Following a series of conflicting speculations over what OpenAI was about to announce in its livestream (strategically planned to go live the day before Google’s big I/O developer conference), OpenAI has revealed its newest GPT model–GPT-4o–an upgraded GPT-4 model which will power new and improved features within ChatGPT.
GPT-4o is reportedly 2x faster, 50% cheaper, and more up-to-date, as it’s been trained on data up until October 2023.
According to OpenAI, GPT-4o will provide ChatGPT users with “GPT-4-level” intelligence but with improved capabilities across text, vision, and audio modalities and media: Hence the name GPT-4o (the “o” stands for “Omni”).
GPT-4o will also power a new voice assistant feature that can observe what’s going on in the real world, read facial expressions, and translate spoken language in real time, allowing users to interact with ChatGPT more like an assistant.
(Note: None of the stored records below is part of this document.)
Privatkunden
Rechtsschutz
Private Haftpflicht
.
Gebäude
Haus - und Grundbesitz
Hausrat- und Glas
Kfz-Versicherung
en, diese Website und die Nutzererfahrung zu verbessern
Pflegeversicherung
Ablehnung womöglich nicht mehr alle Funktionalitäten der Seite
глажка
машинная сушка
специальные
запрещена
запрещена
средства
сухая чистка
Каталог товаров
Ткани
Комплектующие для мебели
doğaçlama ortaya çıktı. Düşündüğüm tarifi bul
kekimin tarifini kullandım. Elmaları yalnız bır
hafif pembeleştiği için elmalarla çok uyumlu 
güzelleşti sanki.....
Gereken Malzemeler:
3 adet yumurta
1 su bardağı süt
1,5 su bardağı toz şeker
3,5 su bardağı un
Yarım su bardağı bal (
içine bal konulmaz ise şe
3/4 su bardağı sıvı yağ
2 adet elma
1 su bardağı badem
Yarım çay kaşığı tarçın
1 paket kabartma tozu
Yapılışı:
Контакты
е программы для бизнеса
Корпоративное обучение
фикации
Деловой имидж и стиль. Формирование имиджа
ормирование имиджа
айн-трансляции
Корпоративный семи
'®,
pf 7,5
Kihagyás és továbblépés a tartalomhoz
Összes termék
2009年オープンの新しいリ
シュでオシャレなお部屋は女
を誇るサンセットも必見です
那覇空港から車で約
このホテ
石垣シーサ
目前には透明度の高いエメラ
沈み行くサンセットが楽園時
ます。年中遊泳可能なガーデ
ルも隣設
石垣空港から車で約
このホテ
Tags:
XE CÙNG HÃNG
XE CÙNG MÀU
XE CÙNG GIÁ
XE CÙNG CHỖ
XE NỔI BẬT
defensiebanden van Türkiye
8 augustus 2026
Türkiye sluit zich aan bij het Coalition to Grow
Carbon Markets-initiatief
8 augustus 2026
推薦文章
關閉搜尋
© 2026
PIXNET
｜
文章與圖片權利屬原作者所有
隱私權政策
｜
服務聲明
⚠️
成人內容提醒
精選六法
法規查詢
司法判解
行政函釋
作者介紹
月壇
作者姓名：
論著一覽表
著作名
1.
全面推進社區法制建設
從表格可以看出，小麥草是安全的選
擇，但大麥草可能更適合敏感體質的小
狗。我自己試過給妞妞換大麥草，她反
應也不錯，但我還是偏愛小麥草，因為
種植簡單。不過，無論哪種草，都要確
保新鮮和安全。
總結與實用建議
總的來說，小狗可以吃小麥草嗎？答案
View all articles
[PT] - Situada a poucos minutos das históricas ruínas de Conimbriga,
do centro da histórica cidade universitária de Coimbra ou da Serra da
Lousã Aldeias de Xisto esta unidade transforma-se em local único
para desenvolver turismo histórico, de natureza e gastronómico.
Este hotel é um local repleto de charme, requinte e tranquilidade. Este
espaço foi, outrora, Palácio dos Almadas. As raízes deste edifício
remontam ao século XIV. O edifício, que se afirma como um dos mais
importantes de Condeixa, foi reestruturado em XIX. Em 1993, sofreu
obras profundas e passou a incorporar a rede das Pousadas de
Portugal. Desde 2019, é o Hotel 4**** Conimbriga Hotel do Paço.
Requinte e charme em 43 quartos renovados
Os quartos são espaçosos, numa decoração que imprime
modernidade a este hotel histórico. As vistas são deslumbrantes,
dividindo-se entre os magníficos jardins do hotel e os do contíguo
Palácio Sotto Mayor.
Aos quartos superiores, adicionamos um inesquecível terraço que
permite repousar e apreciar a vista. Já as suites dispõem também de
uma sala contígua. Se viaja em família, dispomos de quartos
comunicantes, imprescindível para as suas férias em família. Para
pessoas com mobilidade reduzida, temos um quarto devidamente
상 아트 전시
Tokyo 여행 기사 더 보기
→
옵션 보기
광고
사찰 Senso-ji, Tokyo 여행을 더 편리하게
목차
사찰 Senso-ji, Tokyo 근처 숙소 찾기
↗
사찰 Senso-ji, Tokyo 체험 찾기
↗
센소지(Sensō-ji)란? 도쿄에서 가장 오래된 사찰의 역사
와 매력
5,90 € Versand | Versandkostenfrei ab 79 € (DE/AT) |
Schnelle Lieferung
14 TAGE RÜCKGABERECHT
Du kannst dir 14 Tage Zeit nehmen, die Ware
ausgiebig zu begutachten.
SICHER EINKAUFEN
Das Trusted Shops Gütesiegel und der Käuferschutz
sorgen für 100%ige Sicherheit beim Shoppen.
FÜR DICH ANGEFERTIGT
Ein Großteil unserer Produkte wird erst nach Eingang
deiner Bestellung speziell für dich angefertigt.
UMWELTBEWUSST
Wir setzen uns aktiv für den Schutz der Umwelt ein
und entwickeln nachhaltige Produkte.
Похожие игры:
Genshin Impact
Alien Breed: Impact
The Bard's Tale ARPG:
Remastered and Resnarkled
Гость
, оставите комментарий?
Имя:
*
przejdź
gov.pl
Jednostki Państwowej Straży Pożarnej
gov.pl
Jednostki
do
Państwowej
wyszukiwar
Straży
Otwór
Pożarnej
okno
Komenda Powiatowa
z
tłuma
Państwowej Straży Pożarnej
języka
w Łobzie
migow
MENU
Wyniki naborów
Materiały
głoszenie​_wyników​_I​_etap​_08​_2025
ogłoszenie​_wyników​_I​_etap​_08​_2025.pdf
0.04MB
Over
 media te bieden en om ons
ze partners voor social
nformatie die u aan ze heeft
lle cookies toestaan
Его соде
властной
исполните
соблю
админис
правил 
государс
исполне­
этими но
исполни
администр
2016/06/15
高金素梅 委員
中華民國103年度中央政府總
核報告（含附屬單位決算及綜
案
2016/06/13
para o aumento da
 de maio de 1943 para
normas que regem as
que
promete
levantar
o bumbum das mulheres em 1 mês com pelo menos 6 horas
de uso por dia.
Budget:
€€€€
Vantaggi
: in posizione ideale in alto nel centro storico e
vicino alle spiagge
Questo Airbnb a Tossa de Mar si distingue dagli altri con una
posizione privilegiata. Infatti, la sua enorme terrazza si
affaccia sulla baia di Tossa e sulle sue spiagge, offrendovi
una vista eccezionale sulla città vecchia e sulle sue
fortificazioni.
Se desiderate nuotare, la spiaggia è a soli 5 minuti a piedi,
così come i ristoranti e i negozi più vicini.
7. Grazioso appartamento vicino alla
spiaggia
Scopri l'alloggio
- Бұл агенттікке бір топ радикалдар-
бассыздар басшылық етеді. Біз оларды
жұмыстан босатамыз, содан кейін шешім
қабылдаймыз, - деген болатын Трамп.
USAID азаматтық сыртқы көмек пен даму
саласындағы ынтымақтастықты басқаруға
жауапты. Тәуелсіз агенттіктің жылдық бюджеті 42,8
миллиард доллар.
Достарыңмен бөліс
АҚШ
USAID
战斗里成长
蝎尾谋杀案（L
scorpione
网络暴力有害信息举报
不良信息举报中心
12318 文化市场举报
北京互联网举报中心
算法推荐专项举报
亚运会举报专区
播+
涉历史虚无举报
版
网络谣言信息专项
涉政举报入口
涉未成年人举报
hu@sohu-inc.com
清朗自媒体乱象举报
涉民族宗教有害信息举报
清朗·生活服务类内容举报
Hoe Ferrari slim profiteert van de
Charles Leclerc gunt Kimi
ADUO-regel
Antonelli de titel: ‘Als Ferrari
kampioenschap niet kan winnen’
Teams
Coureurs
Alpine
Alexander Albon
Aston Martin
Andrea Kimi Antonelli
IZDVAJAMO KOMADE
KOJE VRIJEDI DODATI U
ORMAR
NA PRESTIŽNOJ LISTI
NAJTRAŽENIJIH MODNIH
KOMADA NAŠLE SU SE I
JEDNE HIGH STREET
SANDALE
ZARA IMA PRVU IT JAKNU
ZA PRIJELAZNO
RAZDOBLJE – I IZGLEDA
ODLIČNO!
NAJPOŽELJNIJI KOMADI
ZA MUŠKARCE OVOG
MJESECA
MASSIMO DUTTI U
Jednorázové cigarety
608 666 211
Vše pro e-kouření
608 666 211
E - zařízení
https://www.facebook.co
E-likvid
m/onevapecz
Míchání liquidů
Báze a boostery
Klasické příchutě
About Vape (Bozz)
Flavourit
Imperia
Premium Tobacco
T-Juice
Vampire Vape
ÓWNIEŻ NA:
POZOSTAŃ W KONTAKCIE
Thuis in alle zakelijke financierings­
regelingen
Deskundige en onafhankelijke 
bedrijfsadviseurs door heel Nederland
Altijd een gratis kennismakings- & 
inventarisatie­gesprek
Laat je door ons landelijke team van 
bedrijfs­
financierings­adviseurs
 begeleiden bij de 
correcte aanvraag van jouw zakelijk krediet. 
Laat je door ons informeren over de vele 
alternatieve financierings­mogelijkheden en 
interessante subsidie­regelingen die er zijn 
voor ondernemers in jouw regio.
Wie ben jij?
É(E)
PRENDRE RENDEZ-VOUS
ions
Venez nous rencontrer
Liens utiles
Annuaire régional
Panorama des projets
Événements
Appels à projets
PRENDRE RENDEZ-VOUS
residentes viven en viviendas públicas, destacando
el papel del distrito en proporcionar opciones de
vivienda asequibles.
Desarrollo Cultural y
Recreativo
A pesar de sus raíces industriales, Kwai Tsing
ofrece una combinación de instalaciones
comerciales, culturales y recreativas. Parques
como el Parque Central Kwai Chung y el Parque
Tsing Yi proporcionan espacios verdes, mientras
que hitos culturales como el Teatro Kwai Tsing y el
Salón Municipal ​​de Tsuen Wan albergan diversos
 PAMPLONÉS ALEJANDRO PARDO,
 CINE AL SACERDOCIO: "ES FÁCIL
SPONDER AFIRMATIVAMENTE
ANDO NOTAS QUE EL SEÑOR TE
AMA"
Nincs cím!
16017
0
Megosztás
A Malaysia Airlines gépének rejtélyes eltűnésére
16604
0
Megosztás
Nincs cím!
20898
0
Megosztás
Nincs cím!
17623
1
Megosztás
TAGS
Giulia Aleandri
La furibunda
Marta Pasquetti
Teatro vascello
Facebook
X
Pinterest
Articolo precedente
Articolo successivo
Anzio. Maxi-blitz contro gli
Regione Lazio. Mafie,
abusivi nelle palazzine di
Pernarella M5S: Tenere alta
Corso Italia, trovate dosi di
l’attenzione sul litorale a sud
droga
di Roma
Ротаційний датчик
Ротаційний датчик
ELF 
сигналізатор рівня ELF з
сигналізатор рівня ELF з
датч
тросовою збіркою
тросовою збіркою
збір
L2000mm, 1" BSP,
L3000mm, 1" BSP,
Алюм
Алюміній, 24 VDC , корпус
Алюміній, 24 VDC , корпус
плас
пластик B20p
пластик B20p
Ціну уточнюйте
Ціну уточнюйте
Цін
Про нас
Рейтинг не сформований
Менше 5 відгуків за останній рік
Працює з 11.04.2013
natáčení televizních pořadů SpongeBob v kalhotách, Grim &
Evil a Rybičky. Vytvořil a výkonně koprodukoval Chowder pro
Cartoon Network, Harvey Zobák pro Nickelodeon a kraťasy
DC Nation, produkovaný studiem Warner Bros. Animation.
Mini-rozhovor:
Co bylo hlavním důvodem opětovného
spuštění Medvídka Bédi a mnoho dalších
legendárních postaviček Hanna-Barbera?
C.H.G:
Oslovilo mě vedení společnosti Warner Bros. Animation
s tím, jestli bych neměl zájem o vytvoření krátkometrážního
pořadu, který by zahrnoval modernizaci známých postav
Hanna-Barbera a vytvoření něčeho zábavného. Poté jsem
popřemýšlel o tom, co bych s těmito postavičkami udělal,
During the live stream, OpenAI demonstrated the new voice features capabilities, asking it to tell a bedtime story in a range of different styles and expressions, from a robotic voice to a sing-song one. They also asked it to describe what it could see on a phone camera and were able to interrupt it while it was speaking, and it just carried on, afterwards, without needing further prompting.
This is far more advanced than its existing voice feature, which can only respond to one prompt at a time, only works with what it can hear, and can’t be interrupted or respond to what it sees.
GPT-4o’s text and image capabilities are available now and will be free for all ChatGPT users, but its voice feature will “be rolled out iteratively”, in a limited alpha release, starting with “a small group of trusted partners” in the coming weeks to prevent misuse.